Saat suatu negara kokoh dengan semangat rasa persatuan, masalah propaganda antar golongan atau diskriminasi suatu etnis tertentu tidak akan muncul di permukaan. Kita juga sebagai umat beragama dan berbudaya, seharusnya tidak boleh memiliki perasaan “merasa lebih baik” dibanding golongan lain. Artinya muncul kesadaran bahwa saya adalah umat atau golongan terbaik sedangkan golongan atau etnis lain bukan yang terbaik. Pandangan seperti ini sering kali dijadikan sebagai “teologi klaim kebenaran” yang bisa merenggangkan persaudaraan dan kesatuan.

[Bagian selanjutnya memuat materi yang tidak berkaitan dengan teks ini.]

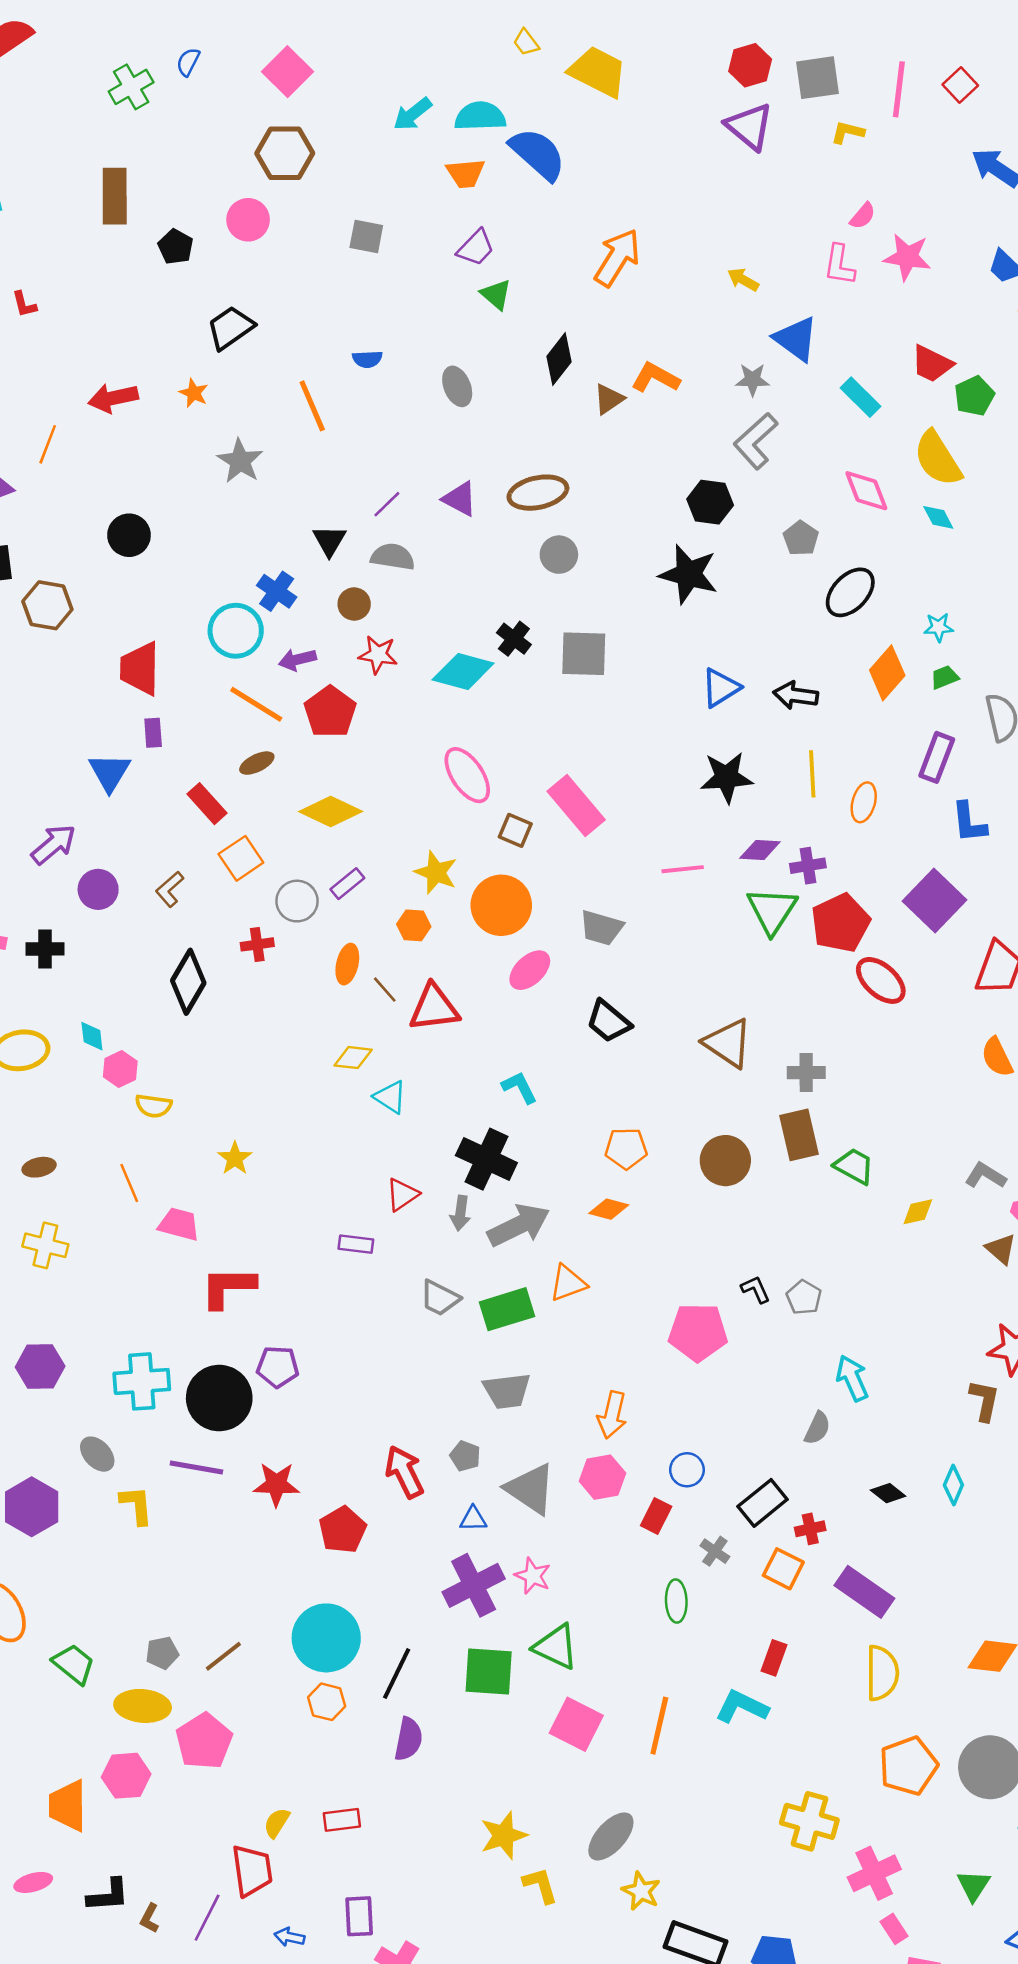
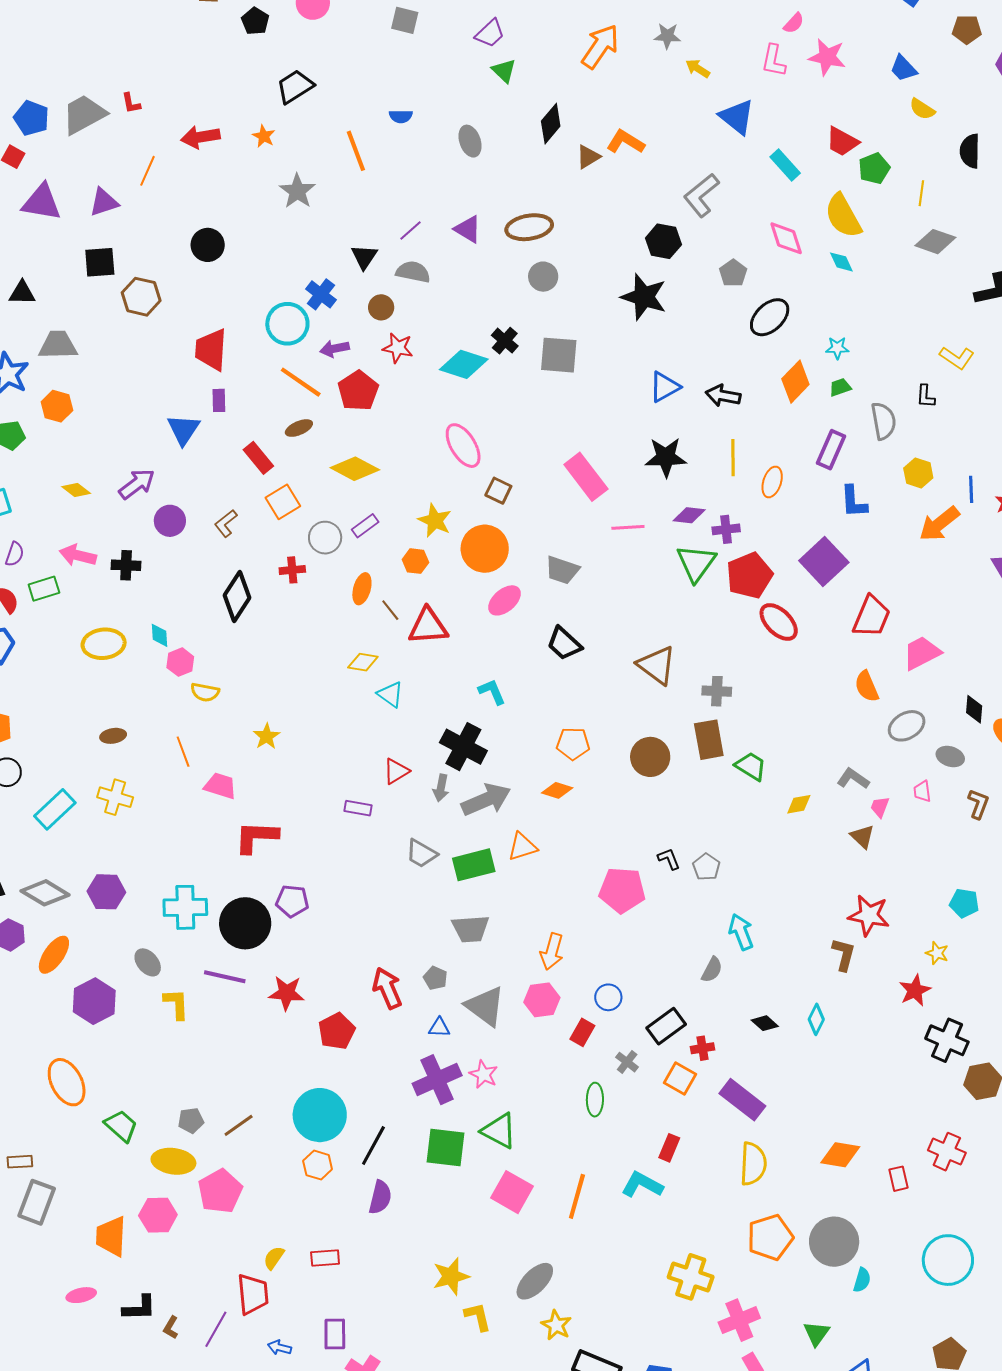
red L-shape: (24, 304) -> (131, 103), moved
gray star: (753, 380) -> (667, 36), moved
pink rectangle: (576, 806) -> (586, 477), moved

Selain itu, di dalam Islam juga dijelaskan bahwa perbedaan adalah sebuah rahmat dan itu keistimewaan. Seperti yang tercantum dalam surat al Hujurat ayat 13 yang artinya “Wahai manusia! Sungguh, Kami telah menciptakan kamu dari seorang laki-laki dan seorang perempuan, kemudian Kami jadikan kamu berbangsa-bangsa dan bersuku-suku agar kamu saling mengenal”. (Q.S Al-Hujurat 13)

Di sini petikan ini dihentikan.